La Russie et Poutine sont considérés comme responsables de cette guerre par 99,99 % du commentaire officiel en Occident.

Le boulot est fait. On n’a pas besoin de moi pour dire cela.

— Reconnaissez que le droit international a été bafoué.

—  Je n’ai pas à le reconnaître ou à ne pas le reconnaître. J’ai ma compétence, qui est une compétence d’historien. J’ai été accusé dans des journaux d’être un agent du Kremlin. Bonjour le compliment ! Moi, je me bats pour que l’Occident reste pluraliste. Si on cherche mes valeurs, ce sont des valeurs de vérité et de pluralisme. On est dans un monde complètement poutinophobe et russophobe, où il est entendu depuis le début que tous les torts sont du côté de la Russie. Je présente une vision historique. Je reconnais qu’elle est, sans être morale, radicalement différente.
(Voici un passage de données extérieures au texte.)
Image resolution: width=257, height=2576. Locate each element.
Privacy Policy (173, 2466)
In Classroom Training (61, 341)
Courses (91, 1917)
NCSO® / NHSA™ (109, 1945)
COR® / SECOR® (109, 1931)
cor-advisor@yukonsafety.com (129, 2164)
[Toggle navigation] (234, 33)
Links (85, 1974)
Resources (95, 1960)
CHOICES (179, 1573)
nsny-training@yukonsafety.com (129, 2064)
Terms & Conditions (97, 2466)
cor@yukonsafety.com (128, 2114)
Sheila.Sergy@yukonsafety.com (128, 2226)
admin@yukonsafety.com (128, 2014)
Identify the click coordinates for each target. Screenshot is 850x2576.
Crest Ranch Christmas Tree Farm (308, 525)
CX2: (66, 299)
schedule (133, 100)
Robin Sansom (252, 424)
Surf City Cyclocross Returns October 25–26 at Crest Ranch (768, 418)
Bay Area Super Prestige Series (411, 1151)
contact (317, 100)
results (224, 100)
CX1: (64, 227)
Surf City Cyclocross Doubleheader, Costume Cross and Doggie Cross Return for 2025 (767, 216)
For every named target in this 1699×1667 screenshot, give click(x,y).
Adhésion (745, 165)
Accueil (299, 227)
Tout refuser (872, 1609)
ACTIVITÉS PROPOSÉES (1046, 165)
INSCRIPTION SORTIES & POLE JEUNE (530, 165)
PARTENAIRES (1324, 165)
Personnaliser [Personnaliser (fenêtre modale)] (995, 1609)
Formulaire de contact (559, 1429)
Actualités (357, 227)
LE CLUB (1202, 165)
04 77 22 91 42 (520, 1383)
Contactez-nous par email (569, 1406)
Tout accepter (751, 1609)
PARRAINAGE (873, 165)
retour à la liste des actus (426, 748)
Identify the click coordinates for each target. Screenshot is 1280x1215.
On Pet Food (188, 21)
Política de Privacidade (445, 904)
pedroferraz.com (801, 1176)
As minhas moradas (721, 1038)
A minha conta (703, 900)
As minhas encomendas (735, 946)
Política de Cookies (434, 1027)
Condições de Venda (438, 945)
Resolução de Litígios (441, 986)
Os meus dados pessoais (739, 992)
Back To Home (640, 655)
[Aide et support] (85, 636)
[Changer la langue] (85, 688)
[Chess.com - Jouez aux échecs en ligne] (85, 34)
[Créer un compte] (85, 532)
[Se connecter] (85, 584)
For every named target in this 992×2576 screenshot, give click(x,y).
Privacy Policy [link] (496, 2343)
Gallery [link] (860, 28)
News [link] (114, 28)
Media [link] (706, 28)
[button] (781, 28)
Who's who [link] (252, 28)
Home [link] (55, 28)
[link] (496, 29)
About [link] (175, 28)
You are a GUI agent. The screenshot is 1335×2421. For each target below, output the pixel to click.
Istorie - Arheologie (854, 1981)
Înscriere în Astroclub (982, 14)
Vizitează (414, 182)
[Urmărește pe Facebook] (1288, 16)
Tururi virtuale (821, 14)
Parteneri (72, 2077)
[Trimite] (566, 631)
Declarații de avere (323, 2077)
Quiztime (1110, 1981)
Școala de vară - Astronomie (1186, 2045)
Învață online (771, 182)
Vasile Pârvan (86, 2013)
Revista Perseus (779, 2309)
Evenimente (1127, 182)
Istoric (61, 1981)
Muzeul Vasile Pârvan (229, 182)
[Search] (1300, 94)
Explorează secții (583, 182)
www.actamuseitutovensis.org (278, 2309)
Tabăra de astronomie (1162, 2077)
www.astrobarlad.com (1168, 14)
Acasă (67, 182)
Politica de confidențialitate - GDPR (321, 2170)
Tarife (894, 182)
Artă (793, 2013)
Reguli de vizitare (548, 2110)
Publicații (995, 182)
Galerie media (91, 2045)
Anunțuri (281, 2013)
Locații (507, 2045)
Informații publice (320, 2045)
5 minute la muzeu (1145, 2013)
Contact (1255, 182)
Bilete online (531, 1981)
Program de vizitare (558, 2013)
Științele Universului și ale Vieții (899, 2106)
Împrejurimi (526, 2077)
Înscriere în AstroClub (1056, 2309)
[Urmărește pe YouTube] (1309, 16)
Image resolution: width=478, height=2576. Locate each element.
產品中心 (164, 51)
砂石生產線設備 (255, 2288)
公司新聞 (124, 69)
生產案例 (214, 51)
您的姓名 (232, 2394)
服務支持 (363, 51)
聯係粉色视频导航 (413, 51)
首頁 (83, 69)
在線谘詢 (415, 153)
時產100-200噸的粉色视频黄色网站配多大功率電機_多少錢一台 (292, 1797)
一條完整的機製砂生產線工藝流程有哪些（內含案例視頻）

— En vous lisant, on a presque envie d’aller vivre en Russie… Vous présentez le pays comme une «démocratie autoritaire». C’est osé, quand on sait le sort des minorités, notamment LGBT, ou encore celui de l’opposant Navalny, qui croupit en prison…

—  J’accepte d’aller où vous voulez me mener et où je ne voulais pas aller. Qu’ont apporté aux Ukrainiens la dénonciation irréfléchie des Russes et le refus de penser leurs motivations ? Une destruction de leur nation, que les Occidentaux sont d’ailleurs en train de laisser tomber. La logique dépassionnée qui est la mienne aurait permis de négocier des solutions intermédiaires. Le discours unanimiste tout comme les injonctions idéologiques et morales mènent au désastre. J’affecte au concept « autoritaire » autant de poids qu’à celui de «démocratie». Tous les politologues de Russie sont d’accord pour dire que les Russes soutiennent Poutine.

— Des baromètres de popularité – faisons-leur le crédit de l’honnêteté… – ne font pas une démocratie…

— C’est une démocratie autoritaire. La démocratie libérale ajoute le respect des minorités. On est à la veille d’un basculement du monde, et ce qui est imposé à l’Ukraine est abominable. Alors, à quoi cela sert-il de se battre sur des mots ? J’avais besoin de concepts. « Oligarchie libérale nihiliste » pour l’Occident et «démocratie autoritaire» pour la Russie. Je ne masque rien des élections raisonnablement trafiquées dans le cas de la Russie. Je renvoie cela à l’anthropologie du pays et à un tempérament communautaire qui persiste.

— De même, vous soulignez l’existence d’un antisémitisme en Ukraine, à raison, mais vous ajoutez qu’il est quasi inexistant en Russie…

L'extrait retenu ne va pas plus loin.